▶ **Listed entries**:
----
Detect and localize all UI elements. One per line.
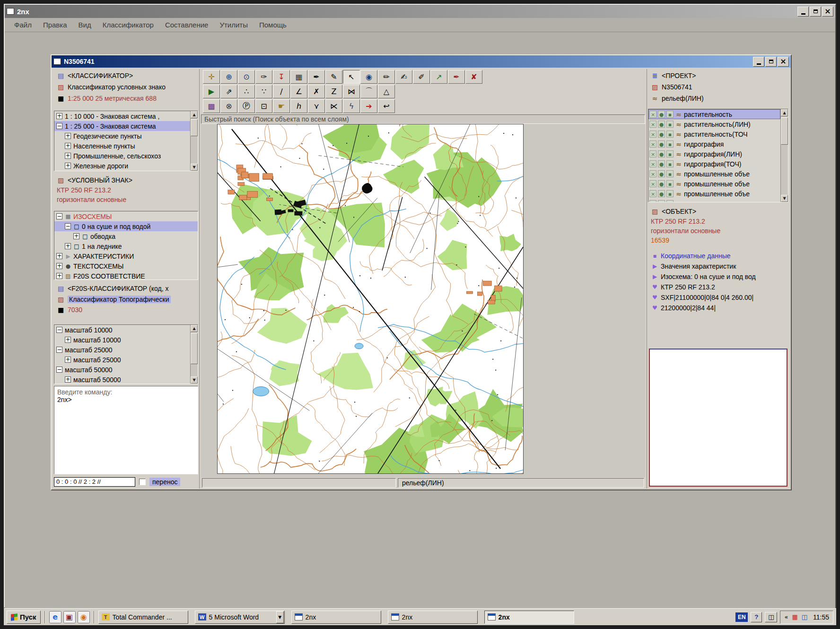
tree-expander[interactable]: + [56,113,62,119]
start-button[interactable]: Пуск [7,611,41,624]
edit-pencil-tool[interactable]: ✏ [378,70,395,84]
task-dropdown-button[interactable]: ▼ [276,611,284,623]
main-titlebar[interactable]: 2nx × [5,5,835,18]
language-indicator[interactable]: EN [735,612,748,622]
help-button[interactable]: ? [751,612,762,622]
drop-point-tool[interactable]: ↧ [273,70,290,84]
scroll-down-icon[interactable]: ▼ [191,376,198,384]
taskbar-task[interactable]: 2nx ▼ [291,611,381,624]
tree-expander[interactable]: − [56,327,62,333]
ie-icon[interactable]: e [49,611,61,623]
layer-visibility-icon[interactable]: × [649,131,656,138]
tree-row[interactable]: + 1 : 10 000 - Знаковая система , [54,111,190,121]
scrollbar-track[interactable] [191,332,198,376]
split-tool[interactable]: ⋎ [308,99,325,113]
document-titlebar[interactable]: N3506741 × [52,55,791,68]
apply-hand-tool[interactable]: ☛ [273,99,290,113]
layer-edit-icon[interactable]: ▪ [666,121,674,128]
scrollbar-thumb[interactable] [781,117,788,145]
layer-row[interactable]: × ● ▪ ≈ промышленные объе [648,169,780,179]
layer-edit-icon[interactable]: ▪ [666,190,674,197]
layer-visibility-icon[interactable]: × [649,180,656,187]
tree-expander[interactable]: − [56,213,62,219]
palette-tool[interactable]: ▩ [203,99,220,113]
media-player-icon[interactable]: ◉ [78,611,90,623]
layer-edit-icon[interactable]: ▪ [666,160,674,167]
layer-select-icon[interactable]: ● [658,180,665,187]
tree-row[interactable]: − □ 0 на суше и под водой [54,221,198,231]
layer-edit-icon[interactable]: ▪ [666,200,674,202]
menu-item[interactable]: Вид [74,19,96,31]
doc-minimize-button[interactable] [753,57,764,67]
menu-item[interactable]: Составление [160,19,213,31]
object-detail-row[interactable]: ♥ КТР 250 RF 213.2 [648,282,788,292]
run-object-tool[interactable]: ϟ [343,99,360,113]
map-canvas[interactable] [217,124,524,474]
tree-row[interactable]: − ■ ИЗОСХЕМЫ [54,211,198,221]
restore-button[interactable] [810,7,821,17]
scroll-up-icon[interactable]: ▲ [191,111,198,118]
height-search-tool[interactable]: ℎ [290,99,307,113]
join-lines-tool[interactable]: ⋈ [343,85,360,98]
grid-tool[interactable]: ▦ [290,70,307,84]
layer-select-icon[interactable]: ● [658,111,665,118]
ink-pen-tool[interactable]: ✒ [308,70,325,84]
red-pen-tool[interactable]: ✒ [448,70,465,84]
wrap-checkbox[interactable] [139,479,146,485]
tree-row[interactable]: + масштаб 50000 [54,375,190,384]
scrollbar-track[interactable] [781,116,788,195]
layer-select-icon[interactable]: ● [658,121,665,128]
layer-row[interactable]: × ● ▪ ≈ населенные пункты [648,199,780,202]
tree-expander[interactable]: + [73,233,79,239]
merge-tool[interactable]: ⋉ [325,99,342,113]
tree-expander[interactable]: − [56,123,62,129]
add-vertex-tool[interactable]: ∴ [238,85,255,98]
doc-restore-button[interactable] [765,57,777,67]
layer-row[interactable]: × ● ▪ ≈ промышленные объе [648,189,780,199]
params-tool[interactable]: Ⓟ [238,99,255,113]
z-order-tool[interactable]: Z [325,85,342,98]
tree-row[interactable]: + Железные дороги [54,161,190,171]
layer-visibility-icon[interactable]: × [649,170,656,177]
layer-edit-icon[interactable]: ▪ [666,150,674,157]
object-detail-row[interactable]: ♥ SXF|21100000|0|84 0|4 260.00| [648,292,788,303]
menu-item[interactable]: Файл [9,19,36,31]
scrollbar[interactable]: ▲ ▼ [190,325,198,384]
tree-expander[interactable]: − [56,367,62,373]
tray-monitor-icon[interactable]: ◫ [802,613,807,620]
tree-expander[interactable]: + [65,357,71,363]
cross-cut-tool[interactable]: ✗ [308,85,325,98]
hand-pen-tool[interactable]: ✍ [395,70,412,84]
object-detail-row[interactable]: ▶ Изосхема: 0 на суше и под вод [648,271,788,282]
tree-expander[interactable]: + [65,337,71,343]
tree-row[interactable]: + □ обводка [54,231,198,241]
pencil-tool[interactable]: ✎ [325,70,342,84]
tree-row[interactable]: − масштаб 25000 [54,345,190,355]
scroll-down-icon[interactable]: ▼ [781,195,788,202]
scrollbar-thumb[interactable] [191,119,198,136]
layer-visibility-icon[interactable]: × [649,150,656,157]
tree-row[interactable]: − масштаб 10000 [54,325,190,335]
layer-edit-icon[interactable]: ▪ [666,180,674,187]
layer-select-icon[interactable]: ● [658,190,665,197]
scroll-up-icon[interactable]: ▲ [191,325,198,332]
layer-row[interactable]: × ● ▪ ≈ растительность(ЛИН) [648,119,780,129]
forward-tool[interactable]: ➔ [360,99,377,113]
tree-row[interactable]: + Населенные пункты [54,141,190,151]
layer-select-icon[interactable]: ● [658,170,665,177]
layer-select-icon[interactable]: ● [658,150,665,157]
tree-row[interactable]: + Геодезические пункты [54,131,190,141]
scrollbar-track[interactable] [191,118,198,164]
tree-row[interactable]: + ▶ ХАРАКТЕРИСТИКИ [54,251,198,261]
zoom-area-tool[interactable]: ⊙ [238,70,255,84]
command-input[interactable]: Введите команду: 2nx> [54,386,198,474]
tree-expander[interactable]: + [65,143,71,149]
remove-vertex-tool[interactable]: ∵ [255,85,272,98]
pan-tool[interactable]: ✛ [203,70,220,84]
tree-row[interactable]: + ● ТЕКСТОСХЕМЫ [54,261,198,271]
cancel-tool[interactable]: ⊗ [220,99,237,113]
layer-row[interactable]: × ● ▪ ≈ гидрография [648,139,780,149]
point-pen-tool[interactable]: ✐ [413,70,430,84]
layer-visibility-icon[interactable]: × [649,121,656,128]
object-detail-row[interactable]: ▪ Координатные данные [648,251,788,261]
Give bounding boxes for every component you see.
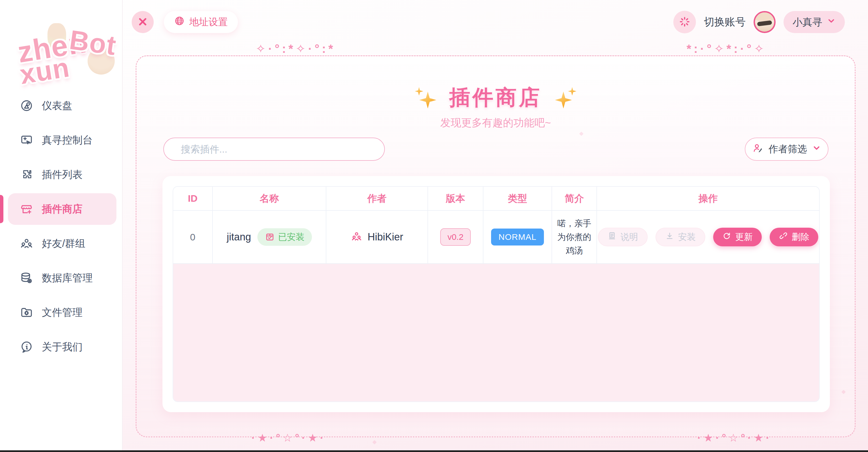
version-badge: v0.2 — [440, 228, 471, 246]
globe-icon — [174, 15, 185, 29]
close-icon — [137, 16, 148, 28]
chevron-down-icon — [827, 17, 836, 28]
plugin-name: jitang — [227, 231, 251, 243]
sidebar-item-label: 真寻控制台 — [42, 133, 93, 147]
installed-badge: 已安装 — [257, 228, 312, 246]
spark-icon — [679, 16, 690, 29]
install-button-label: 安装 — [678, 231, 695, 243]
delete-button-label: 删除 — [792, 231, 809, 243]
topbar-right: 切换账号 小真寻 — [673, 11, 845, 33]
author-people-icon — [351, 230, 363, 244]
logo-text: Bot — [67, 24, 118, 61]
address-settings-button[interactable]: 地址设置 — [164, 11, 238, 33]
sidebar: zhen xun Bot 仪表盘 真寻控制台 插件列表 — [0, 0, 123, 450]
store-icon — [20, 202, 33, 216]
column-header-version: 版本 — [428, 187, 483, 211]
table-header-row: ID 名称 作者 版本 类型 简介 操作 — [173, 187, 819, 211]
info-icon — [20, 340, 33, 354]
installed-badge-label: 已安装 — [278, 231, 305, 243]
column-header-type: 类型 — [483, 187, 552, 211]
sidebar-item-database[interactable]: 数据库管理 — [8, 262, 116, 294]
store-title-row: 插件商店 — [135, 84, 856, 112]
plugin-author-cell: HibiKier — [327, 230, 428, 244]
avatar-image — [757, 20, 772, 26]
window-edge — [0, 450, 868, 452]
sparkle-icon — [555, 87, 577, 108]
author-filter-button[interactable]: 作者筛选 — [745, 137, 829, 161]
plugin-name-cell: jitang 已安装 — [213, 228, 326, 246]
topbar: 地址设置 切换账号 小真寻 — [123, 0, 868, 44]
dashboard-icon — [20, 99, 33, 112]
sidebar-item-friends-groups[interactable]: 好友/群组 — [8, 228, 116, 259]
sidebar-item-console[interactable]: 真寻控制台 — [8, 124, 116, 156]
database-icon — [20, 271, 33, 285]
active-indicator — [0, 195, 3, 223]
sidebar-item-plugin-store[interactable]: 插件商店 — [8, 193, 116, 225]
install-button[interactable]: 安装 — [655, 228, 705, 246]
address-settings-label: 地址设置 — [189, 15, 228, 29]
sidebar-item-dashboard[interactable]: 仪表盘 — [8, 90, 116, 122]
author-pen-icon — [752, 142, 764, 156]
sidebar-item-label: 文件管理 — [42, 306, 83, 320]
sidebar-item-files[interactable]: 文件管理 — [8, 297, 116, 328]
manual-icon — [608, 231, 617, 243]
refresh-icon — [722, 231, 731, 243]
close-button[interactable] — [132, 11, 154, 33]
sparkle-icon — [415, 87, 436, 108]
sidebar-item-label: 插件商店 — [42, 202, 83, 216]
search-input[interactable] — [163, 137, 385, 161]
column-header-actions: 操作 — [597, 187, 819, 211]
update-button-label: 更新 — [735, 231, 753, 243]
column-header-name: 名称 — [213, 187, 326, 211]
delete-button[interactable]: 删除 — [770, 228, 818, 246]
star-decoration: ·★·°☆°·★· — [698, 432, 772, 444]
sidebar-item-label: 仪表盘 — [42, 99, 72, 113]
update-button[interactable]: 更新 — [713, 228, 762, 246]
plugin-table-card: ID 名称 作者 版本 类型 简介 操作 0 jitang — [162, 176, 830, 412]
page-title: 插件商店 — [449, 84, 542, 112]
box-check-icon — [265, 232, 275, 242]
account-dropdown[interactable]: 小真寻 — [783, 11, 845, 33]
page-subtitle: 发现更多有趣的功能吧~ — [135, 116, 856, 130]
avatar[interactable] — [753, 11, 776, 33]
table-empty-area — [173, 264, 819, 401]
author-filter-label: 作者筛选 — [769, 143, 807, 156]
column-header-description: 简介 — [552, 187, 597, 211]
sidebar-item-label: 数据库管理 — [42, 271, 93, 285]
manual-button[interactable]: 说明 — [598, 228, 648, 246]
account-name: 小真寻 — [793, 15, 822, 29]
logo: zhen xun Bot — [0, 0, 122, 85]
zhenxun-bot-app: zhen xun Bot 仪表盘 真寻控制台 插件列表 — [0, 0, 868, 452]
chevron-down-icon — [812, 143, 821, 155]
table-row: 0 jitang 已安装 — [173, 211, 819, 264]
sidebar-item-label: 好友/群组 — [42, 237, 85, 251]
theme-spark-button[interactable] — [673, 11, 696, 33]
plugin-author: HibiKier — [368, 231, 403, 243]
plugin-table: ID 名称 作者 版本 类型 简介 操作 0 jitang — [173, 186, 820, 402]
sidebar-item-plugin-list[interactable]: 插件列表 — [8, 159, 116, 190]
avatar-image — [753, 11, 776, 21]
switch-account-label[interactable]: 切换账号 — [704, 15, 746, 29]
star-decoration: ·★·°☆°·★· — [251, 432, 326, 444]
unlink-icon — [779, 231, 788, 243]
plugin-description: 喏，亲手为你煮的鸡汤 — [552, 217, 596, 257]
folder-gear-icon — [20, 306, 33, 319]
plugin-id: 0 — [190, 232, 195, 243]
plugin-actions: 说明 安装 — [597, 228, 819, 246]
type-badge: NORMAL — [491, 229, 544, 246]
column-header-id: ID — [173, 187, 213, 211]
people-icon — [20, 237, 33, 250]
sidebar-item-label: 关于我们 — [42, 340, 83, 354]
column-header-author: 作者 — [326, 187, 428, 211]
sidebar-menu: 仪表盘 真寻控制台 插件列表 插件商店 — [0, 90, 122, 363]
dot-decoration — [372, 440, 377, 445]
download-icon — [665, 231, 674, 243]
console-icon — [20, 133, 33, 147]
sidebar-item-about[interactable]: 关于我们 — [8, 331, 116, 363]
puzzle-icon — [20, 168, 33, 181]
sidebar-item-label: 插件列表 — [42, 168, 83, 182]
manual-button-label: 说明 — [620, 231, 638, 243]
----
▶ **Work to be completed**: Whenever a line above includes the string "地址设置", copy it.

▶ **Written solution**:
address-settings-button[interactable]: 地址设置 — [164, 11, 238, 33]
topbar: 地址设置 切换账号 小真寻 — [123, 0, 868, 44]
address-settings-label: 地址设置 — [189, 15, 228, 29]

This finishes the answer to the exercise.